Certamente lo strumento non deve e non può sostituire la ricchezza del rapporto umano, ma può ampliare le occasioni di ascolto. Con la nuova tecnologia, la comunicazione diventa il campo in cui poter scambiare la parola, ma anche il luogo per fare rete. È ormai tempo di mettersi in discussione tra le mille parole dell'agora multimediale.
del 16 aprile 2008
«Non abbiate paura! Spalancate le porte a Cristo!». Con questa memorabile esortazione Giovanni Paolo II apriva il suo pontificato, coinvolgendo in maniera inaspettata quel mondo giovanile spesso distratto o lontano dal messaggio cristiano.
 
Le indimenticabili Giornate mondiali della gioventù, che ancora oggi chiamano a raccolta moltitudini di ragazzi, non sono tuttavia un indice attendibile per valutare la loro reale adesione a Cristo. Terminata l’emozione del grande evento, la maggioranza dei giovani torna alla sua vita lasciando poco spazio all’incontro con Dio. Non senza amarezza, dobbiamo constatare che al di là degli spettacolari raduni, come ha ribadito Benedetto XVI, la nostra gioventù è ancora lontana dalla fede, tanto è vero che il crescente analfabetismo religioso delle giovani generazioni preoccupa i vescovi italiani. Probabilmente, intenti a comunicare il Vangelo in un mondo che cambia, non ci siamo accorti che il mondo è già cambiato. Eccetto poche eccezioni, non si è tenuto conto della rivoluzione avvenuta proprio nel mondo della comunicazione, che ormai avviene attraverso linguaggi e mezzi distanti mille miglia dal nostro annuncio. Soprattutto i giovani, lontani dalle nostre chiese e dai luoghi della predicazione, abituati al linguaggio delle immagini e alla comunicazione multimediale, nemmeno sanno di cosa parliamo. Il Maestro, grande comunicatore, sapeva bene che per passare il suo messaggio doveva usare il linguaggio dei suoi interlocutori. Non temeva di sminuire la sua parola usando le metafore di pecore e pastori, di vigne e vignaioli per parlare di Dio. Se oggi non basta radunare le folle per annunciare il Regno, non bisogna avere timore di usare gli strumenti della tecnologia odierna per comunicare con il mondo intero. Se ai giovani, che difficilmente vanno a Messa la domenica e forse non sanno neanche cosa sia un’omelia o una catechesi, offriamo la possibilità di accostarsi alla parola di Dio attraverso un podcast, può essere che avremo della risposte. Molti sostengono, invece, che la comunicazione informatica, fredda e impersonale, svuoti il messaggio da quell’afflato umano e spirituale capace di convertire i cuori.
 
Certamente lo strumento non deve e non può sostituire la ricchezza del rapporto umano, ma può ampliare le occasioni di ascolto.
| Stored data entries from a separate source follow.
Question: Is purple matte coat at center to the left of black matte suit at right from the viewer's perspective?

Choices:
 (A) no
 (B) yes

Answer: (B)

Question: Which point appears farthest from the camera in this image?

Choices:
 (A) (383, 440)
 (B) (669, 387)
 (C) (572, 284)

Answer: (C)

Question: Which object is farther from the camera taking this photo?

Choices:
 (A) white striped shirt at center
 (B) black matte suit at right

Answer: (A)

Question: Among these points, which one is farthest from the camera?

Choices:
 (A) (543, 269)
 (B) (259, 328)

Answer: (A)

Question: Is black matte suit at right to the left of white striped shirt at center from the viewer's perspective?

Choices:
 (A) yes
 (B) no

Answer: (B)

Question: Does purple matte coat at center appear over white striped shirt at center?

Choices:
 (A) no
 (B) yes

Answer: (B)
Con la nuova tecnologia, la comunicazione diventa il campo in cui poter scambiare la parola, ma anche il luogo per fare rete. È ormai tempo di mettersi in discussione tra le mille parole dell’agora multimediale.
 
È inutile continuare ad aspettare che i giovani vengano a noi e lamentarsi che non arrivano. Facciamo in modo che la nostra predicazione li raggiunga lì dove sono, da soli o con gli amici, dietro lo schermo di un computer. Sostenere che Internet non sia uno strumento idoneo all’annuncio non risponde all’evidenza dei fatti: oggi questo è il mezzo con cui si propagano i nuovi messaggi. Non sta a noi dire al mondo quali strumenti debba usare, ma sta a noi conoscerli per continuare a parlare al mondo. Una volta chi aveva problematiche da risolvere si rivolgeva al suo padre spirituale, al parroco dell’oratorio, oggi i ragazzi passano le ore a chattare con degli sconosciuti in cerca di risposte o semplicemente di compagnia a quella solitudine, propria dell’adolescenza, aggravata oggi dal vuoto di famiglie che non esistono più. Consapevoli che non sarà certo la nostra protesta a cambiare le nuove modalità di comunicazione, perché, invece di limitarci ad accusare Internet di provocare ulteriori vittime, non offriamo ai giovani la possibilità di ascoltare la Parola e dialogare con noi per via telematica? Tra qualche anno questa via sarà una delle poche palestre di confronto: non accorgersene significa non essere pronti ad inculturarsi nel mondo che cambia.